→ **WORK TASK**: All lines with the word "Avrupa" must be pulled from the entries below.

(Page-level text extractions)
= = = = =
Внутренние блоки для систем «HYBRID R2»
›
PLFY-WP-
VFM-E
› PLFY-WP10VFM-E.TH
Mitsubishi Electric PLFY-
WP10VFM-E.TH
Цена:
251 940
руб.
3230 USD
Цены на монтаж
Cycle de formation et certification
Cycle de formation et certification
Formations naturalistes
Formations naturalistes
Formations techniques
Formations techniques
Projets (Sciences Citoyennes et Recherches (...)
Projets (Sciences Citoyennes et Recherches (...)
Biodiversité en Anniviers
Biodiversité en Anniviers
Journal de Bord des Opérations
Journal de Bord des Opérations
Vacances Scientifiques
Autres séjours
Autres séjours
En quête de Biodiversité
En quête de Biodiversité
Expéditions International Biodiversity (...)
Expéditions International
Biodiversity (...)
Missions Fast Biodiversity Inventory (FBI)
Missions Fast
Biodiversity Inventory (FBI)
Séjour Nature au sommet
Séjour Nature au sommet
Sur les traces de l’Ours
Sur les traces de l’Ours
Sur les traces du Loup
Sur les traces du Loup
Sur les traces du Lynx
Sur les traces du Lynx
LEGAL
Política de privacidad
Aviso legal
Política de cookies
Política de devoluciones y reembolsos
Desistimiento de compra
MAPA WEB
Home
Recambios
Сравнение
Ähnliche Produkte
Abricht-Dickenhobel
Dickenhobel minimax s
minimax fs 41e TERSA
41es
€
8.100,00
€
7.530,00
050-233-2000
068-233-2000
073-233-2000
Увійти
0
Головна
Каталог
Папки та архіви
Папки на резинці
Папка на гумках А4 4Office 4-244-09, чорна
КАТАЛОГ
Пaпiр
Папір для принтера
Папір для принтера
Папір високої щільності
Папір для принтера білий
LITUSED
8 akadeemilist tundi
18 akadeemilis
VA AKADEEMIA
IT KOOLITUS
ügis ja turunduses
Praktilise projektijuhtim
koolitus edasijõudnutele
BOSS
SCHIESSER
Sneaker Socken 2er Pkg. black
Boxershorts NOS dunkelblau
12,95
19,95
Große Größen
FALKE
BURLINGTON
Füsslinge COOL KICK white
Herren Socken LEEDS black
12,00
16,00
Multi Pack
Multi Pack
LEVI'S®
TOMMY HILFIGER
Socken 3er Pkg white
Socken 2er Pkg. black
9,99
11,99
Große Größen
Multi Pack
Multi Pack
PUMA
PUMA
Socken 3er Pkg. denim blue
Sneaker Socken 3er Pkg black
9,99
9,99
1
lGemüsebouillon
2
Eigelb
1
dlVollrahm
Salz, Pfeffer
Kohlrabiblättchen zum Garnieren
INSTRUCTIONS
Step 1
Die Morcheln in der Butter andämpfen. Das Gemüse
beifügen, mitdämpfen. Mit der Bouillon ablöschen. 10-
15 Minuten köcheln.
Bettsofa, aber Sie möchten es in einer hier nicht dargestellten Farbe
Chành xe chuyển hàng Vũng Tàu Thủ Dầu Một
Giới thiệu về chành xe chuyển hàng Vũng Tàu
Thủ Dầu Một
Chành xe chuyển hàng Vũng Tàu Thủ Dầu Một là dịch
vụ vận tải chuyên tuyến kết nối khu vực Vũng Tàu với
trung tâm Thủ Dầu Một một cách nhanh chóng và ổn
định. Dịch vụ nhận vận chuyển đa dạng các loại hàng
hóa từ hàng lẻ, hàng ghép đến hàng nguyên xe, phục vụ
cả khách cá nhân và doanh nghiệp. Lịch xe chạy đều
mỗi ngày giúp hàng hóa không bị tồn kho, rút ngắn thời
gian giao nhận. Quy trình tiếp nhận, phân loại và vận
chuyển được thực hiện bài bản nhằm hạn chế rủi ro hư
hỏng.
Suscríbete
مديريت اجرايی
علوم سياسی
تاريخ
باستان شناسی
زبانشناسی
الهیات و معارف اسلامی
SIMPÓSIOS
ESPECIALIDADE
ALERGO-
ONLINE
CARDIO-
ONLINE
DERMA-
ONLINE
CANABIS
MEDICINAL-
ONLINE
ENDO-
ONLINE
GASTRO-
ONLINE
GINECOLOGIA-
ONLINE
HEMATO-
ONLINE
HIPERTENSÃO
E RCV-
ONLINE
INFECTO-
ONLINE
= = = = =
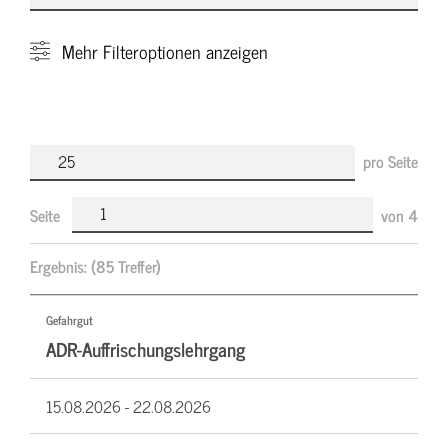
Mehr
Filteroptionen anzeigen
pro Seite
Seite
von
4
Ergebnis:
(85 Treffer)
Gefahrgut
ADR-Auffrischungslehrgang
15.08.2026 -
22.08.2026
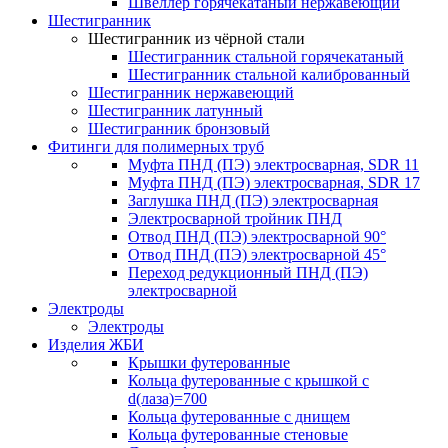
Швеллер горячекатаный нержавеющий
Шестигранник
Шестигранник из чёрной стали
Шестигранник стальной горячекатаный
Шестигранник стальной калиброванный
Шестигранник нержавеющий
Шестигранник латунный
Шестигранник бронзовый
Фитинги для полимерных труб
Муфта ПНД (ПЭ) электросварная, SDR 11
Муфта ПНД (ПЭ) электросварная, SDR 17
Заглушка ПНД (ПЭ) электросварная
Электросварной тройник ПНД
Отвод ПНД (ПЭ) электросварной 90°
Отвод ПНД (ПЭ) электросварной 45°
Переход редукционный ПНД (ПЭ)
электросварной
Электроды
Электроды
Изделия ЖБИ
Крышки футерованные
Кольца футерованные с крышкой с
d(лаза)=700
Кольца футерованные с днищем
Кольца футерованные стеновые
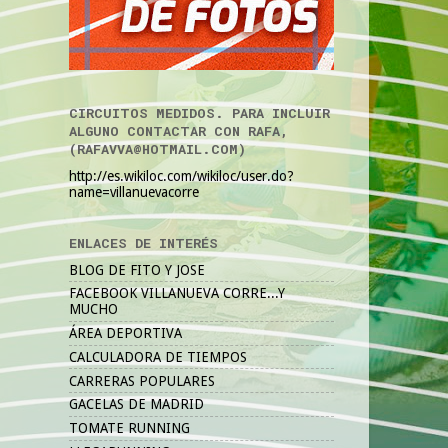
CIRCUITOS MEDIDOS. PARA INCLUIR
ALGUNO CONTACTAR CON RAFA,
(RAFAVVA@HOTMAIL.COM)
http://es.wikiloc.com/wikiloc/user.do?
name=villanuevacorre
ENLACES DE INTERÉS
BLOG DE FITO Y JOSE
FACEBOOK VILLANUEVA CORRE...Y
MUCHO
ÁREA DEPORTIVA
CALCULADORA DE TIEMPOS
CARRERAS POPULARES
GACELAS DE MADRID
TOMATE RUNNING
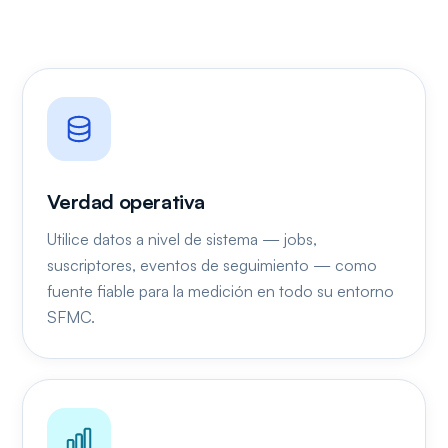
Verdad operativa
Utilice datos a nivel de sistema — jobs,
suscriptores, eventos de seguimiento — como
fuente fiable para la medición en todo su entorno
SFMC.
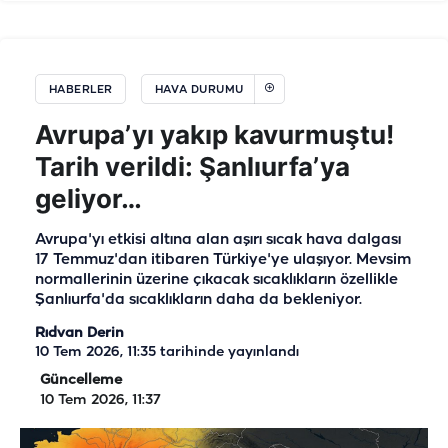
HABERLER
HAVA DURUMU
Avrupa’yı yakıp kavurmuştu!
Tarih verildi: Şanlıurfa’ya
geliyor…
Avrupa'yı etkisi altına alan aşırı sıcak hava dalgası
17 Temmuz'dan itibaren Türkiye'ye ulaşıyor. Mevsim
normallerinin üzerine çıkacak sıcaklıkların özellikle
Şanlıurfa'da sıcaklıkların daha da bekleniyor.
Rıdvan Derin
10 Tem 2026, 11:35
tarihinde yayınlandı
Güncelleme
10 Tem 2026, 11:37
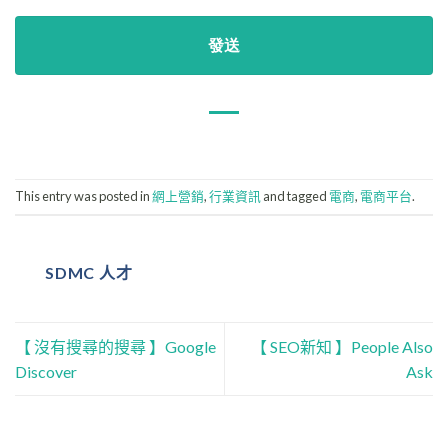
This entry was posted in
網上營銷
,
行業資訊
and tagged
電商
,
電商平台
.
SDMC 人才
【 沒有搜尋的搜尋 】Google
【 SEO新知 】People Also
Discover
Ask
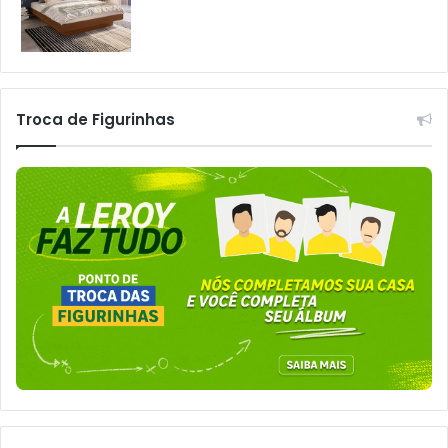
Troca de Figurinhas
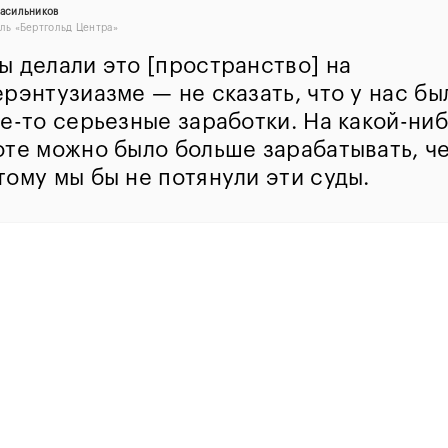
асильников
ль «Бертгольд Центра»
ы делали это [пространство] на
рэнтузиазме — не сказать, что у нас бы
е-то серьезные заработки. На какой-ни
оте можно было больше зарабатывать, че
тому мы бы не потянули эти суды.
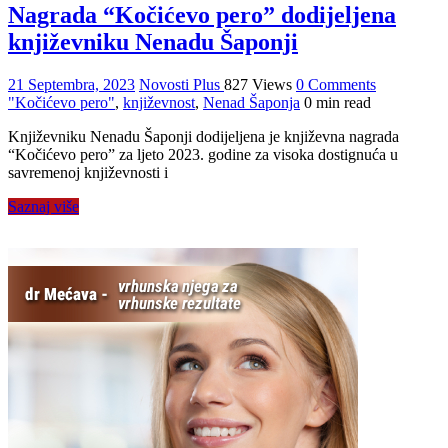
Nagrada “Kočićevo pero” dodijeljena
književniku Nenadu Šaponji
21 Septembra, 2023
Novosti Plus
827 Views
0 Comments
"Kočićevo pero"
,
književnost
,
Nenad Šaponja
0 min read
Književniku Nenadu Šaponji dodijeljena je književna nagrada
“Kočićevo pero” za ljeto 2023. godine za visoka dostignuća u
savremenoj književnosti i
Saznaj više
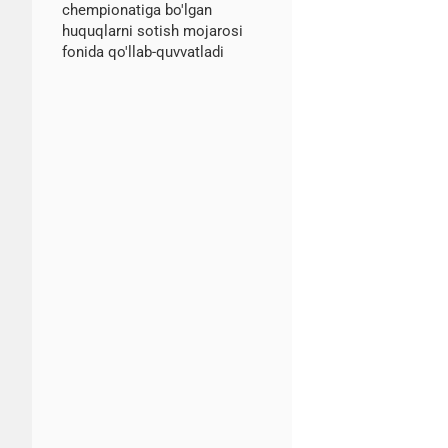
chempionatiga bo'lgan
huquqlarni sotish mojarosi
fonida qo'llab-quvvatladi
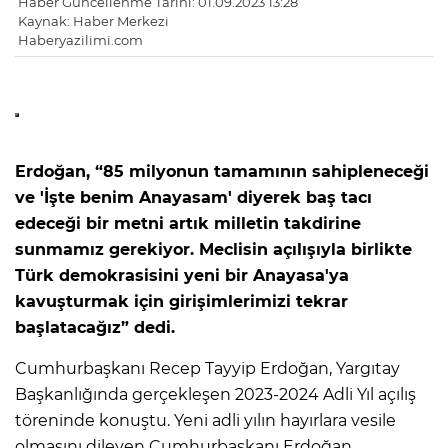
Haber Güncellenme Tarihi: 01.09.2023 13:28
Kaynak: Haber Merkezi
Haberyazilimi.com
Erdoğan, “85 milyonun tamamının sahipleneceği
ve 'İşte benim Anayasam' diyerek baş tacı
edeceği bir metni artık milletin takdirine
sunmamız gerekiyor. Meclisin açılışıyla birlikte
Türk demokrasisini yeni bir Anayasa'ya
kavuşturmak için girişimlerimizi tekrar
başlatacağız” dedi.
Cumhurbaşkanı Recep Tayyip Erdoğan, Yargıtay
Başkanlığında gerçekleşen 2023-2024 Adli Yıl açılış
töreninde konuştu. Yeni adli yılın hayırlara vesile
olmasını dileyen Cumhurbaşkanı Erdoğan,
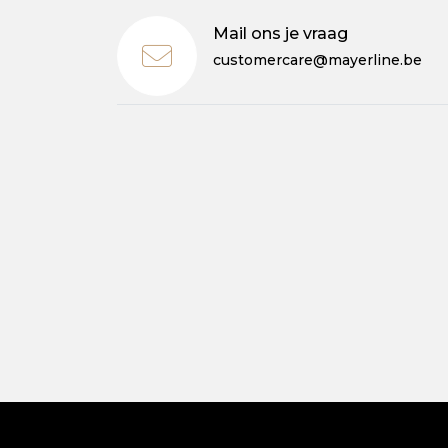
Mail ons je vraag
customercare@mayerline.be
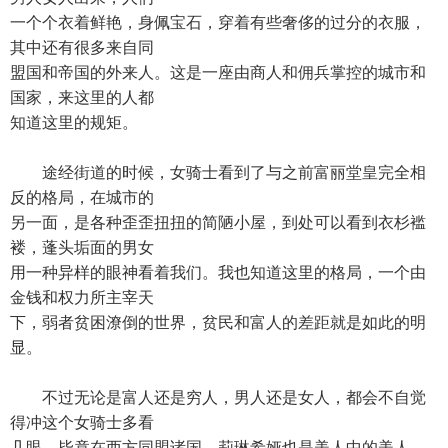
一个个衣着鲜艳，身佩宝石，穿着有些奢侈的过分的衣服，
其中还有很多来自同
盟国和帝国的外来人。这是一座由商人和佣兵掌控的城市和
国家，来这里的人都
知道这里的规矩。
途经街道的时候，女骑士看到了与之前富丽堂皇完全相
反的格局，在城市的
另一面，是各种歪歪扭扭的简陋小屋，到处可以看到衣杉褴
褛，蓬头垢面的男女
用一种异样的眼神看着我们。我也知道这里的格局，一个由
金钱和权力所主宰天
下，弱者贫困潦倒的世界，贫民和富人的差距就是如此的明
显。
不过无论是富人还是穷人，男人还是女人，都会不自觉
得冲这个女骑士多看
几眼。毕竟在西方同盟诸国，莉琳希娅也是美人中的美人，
= = = = =
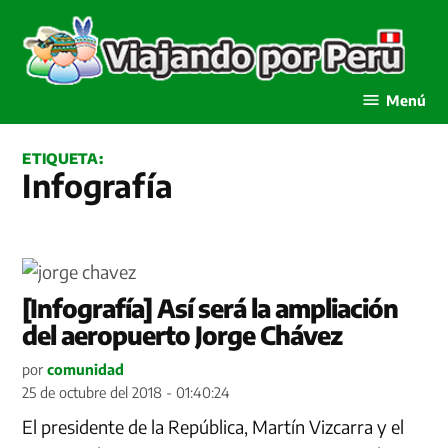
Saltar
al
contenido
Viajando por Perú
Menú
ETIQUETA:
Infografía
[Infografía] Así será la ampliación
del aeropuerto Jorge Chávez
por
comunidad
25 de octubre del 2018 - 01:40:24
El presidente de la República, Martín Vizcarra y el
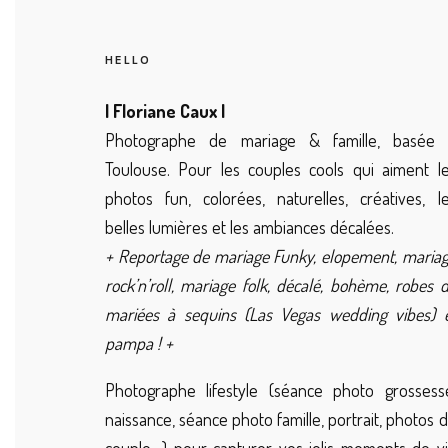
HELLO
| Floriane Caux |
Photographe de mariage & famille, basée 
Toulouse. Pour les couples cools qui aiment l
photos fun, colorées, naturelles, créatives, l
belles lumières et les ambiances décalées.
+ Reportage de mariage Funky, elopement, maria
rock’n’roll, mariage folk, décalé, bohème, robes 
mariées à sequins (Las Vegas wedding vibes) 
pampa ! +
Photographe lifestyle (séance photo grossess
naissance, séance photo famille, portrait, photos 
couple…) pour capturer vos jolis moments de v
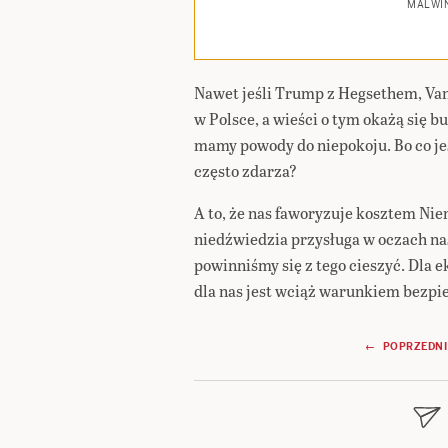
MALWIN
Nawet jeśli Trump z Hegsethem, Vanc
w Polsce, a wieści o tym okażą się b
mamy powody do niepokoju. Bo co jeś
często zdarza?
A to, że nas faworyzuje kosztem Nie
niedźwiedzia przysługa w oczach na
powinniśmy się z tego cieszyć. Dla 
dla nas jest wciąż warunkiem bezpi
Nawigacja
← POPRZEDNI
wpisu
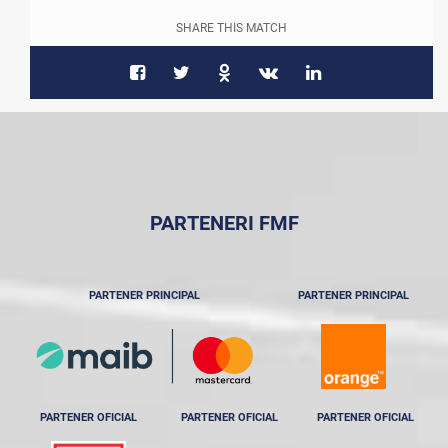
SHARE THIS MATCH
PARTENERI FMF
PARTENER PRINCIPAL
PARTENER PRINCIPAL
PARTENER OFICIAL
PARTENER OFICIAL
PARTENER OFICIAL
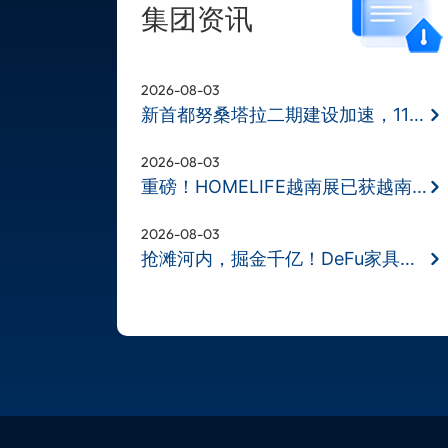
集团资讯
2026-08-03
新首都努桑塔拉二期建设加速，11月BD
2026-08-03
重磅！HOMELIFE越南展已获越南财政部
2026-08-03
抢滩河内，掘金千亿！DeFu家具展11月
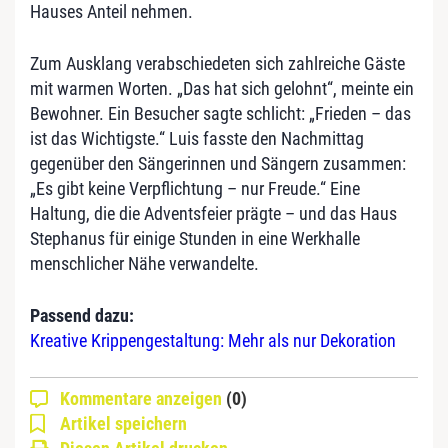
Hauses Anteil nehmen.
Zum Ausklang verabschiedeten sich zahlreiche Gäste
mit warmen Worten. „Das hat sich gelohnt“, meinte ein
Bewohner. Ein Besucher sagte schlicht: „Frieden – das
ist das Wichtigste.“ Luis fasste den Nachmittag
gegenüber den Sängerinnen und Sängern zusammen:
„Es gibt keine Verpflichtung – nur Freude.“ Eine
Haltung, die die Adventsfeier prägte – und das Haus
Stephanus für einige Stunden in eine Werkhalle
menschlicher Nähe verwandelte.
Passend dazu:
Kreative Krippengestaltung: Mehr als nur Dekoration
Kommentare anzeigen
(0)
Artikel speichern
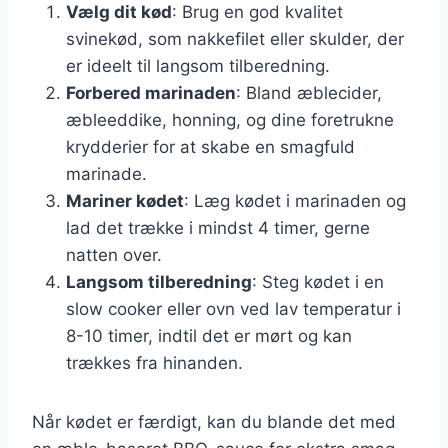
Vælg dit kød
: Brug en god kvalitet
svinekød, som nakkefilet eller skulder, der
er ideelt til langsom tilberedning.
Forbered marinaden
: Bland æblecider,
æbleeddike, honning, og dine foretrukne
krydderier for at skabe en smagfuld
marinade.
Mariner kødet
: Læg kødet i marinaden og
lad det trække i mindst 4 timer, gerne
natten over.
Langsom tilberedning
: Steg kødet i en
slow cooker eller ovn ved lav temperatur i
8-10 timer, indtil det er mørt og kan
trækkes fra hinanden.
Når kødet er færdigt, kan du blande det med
= = = = =
→ **OUTPUT BELOW**:
Avrupa’yı yakıp kavurmuştu!
Avrupa'yı etkisi altına alan aşırı sıcak hava dalgası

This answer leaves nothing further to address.